Improvement of some pharmaceutical properties of drugs by cyclodextrin complexation. 3. Bromhexine hydrochloride.

The potentiality of interaction of bromhexine (1) with beta-cyclodextrin was investigated by spectrophotometric methods. Differential UV spectrophotometry revealed a decrease in the optical density of the drug in presence of beta-cyclodextrin (beta-CD) and a hypsochromic shift in one of the two wavelengths of maximum absorption of the drug from 312 to 309 nm in presence of beta-CD. The continuous variation method based on spectrophotometric measurements revealed the formation of 1:1 complex between the drug and beta-CD. The solubility of 1 in presence of beta-CD was found to increase to a marked extent. Also the dissolution profiles of the drug, physical mixture of the drug and beta-CD as well as the prepared complex showed a great enhancement of the dissolution properties of 1 in presence of beta-CD either in a physical mixture or in complexed state. The partition coefficient between n-octanol and phosphate buffer of pH 7.4 of 1 and its beta-CD complex was also determined.

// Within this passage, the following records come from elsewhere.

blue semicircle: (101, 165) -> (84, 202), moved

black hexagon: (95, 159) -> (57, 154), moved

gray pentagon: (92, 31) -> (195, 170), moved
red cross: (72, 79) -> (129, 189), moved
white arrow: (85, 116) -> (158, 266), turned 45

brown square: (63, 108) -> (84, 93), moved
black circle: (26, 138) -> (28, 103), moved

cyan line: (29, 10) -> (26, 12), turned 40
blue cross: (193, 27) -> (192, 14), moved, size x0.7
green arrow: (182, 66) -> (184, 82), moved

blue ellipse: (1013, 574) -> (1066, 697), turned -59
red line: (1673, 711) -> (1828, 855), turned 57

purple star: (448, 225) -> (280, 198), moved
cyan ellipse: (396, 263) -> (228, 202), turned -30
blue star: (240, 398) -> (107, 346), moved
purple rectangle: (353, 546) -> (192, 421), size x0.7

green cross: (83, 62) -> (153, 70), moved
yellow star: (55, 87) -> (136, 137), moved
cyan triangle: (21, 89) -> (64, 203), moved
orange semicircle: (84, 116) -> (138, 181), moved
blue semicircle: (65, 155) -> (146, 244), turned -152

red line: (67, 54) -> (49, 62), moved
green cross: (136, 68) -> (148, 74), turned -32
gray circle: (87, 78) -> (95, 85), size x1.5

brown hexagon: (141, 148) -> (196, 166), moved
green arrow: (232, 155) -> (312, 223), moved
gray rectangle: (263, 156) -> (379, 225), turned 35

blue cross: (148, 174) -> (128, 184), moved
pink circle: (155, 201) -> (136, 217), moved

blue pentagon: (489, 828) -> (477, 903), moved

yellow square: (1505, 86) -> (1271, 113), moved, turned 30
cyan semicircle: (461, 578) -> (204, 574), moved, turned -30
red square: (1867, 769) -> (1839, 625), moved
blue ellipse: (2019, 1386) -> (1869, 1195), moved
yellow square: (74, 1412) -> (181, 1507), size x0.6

Investigation of the transdermal diffusion of the drug and the complex in different dermatological vehicles was carried out using abdominal rat skin. A linear relationship was found to exist between the amount of drug released and the square root of the time. The drug showed the highest release characteristics from methyl cellulose > PVP > PEG 400, also inclusion complexation of 1 in beta-CD causes an improvement in the release properties of the drug from the investigated dermatological vehicles.